Thursday, October 05, 2006

Kiplinger's: Getting it Mostly Wrong on Down Payment

Kiplinger's: Getting it Mostly Wrong on Down Payment

Let's start by saying Kiplinger's Personal Finance is a solid personal finance publication which, most of the time, gives sound advice.

That said, I wanted to take just a moment to flush out the silly mythology and flawed logic behind their recent "case study" advising aspiring homeowners to not buy a house with no money down. The media generally gets the "risks" of not putting money down precisely backwards - characterizing low or no money down loans as risky to the homeowner in the extreme. I disagree. Here are Kiplinger's reasons not to buy a home with no money down taken (apart) one at a time:

1. With a zero-down-payment loan, "you aren't building any equity in the early years," says [CPA and Financial Advisor Michael Eisenberg.] "If you're forced to sell, you could lose money."

Newsflash: Regardless of whether or not you have equity if you are forced to sell, you could lose money. One has nothing to do with the other. Money lost is money lost. This is also reason 278 not to follow someone's advice just because they have a title like CPA or financial adviser. Equity growth has nothing to do with downpayment - your equity doesn't GROW faster with the "fertilizer" of purchased equity at the beginning. Property appreciation is BY FAR the biggest contributor to an equity position. And the ONLY other contributor to "increased equity" is the repayment of principle borrowed. Downpayment money is equity "purchased". You already HAD the money, now you've tied it up. However, understand that down payment money IS useful for securing a better mortgage rate. But it has NOTHING to do with equity.

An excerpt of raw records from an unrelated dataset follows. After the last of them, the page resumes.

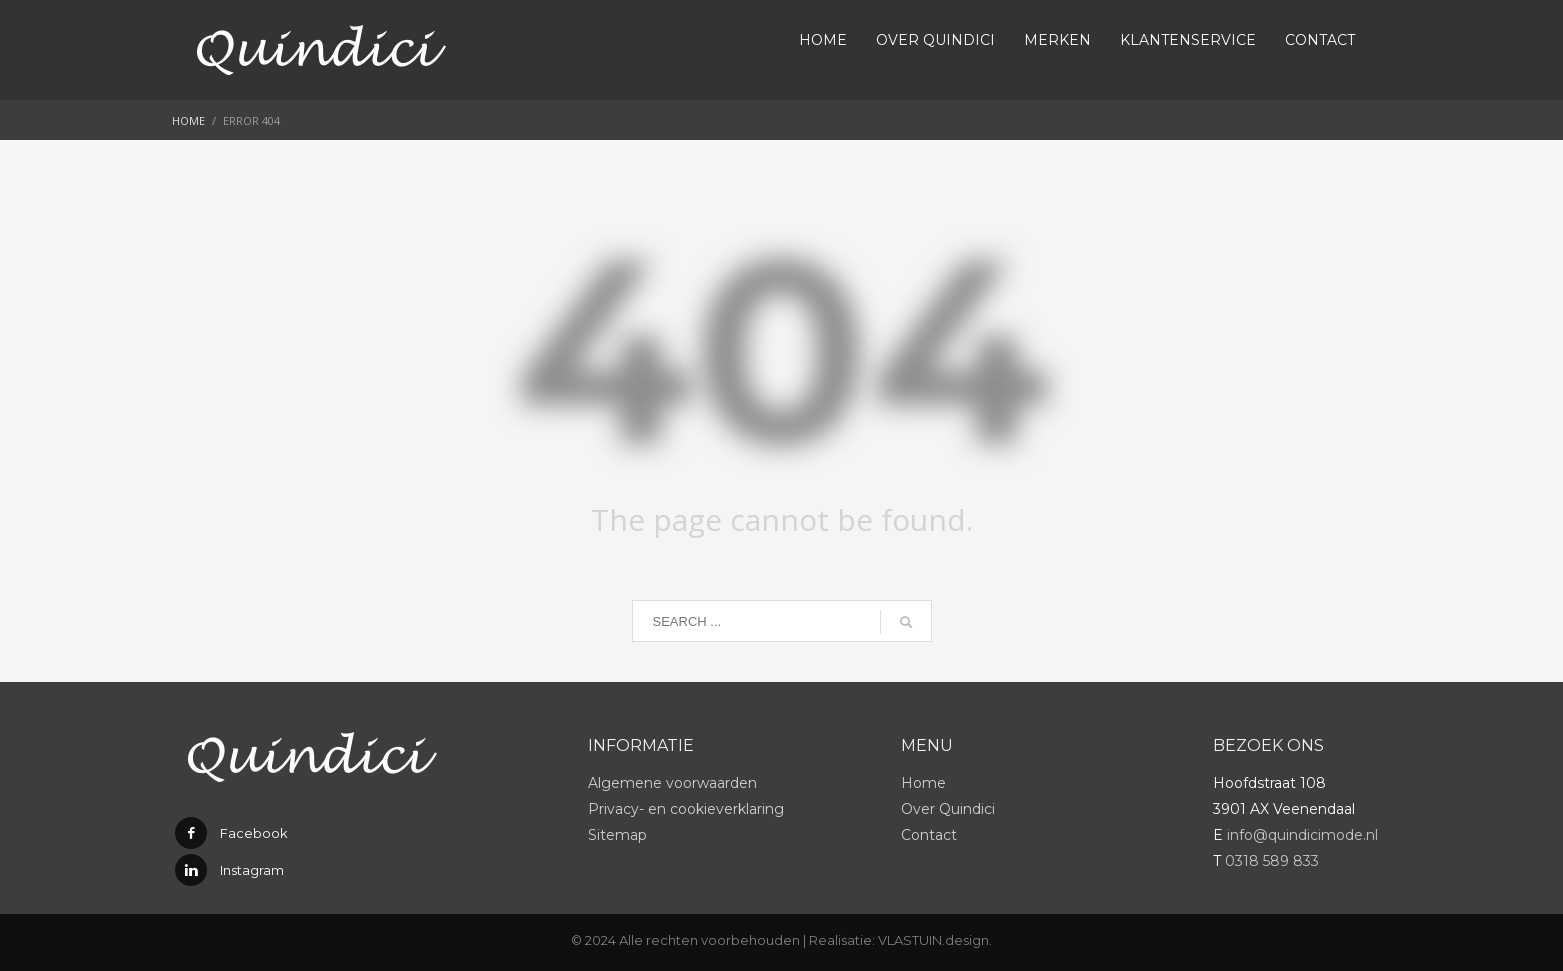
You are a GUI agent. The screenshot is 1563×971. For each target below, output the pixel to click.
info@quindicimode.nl (1302, 835)
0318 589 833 (1272, 861)
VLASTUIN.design (933, 940)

2. Equity in your home also gives you a source of cash in an emergency.

Unless of course that emergency happens to be a job loss, or illness that forces you to stop working. Then the only way to get at your equity will be to sell the home. Equity is not very liquid, and tends to be very hard to get when you need it most.

3. With less than 20% equity in a home, you'll generally have to buy private mortgage insurance, which costs up to 1% of the loan amount.

Or, you can use a second mortgage (with tax deductible interest) to avoid mortgage insurance altogether. As well, MANY lenders today offer single loans at higher than 80% loan-to-value, WITHOUT mortgage insurance.

4. And the bigger the down payment, the lower your monthly payments.

Really - could Kiplingers logic BE more wrong?

This is true, but a little misleading. With rates at current levels, each $1,000 put down will save a homeowner between $6.00 - $7.00 per month. That means a $10,000 down payment, saves 60 dollars per month. It takes a very large down payment to impact affordability in a meaningful way.

I am not sure how much more clear I can be here: A zero down payment loan (provided of course you can afford the payments in the first place) is NOT "risky" for the borrower/owner. The only party taking on more risk is the bank. So tell me, would you rather risk your own money in a deflating housing market, or the bank's?